Task item |
In the listing below, a line holding "InasnePowerMac1337RBX" and a line holding "Saudi Arabia announces double-head" mark the range. Retype both exactly, with all lines between them.

== Segment start ==

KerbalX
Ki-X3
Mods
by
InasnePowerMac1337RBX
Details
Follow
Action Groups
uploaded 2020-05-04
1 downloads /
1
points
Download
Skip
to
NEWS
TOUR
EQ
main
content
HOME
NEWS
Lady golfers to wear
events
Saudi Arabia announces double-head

== Segment end ==
== Segment start ==

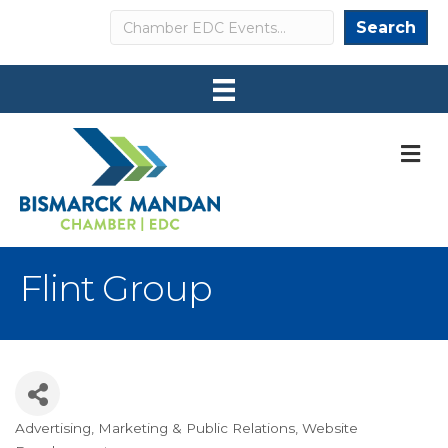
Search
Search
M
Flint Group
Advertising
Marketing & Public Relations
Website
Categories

== Segment end ==

Solution |
InasnePowerMac1337RBX
Details
Follow
Action Groups
uploaded 2020-05-04
1 downloads /
1
points
Download
Skip
to
NEWS
TOUR
EQ
main
content
HOME
NEWS
Lady golfers to wear
events
Saudi Arabia announces double-head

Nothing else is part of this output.